▶ [Data to examine]
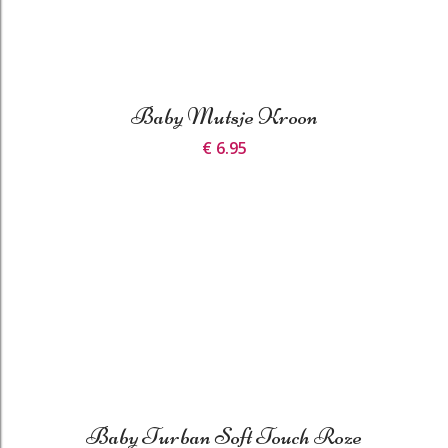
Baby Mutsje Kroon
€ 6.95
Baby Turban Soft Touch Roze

* * *

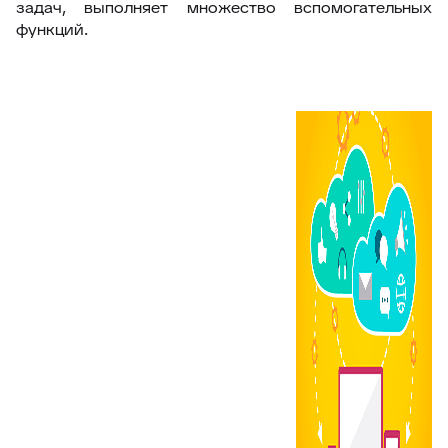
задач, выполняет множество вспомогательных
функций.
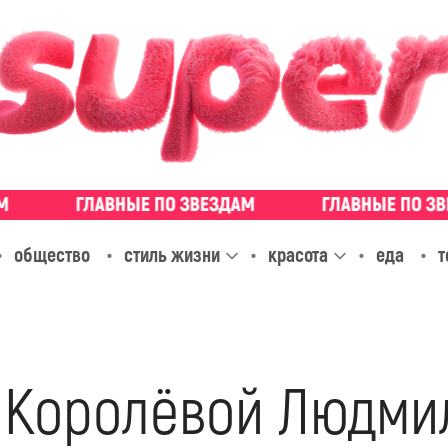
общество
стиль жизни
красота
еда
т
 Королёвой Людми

--

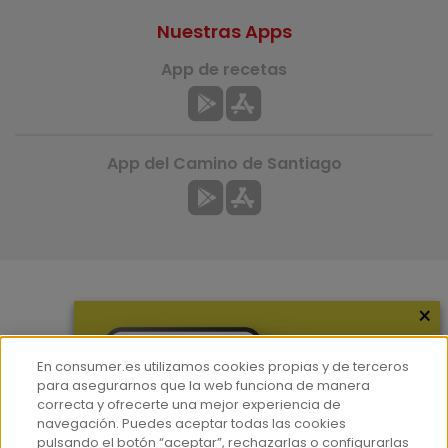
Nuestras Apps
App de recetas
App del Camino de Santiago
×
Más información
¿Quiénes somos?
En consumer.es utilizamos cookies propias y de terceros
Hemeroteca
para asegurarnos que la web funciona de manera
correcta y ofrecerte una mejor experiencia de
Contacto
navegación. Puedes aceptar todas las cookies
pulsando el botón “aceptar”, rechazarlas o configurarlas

▶ [Your goal]
Using the entries above, return exactly the lines from the line with "para asegurarnos que" to the line with "pulsando el botón", counting both of those lines.

▶ [Answer to this problem]
para asegurarnos que la web funciona de manera
correcta y ofrecerte una mejor experiencia de
Contacto
navegación. Puedes aceptar todas las cookies
pulsando el botón “aceptar”, rechazarlas o configurarlas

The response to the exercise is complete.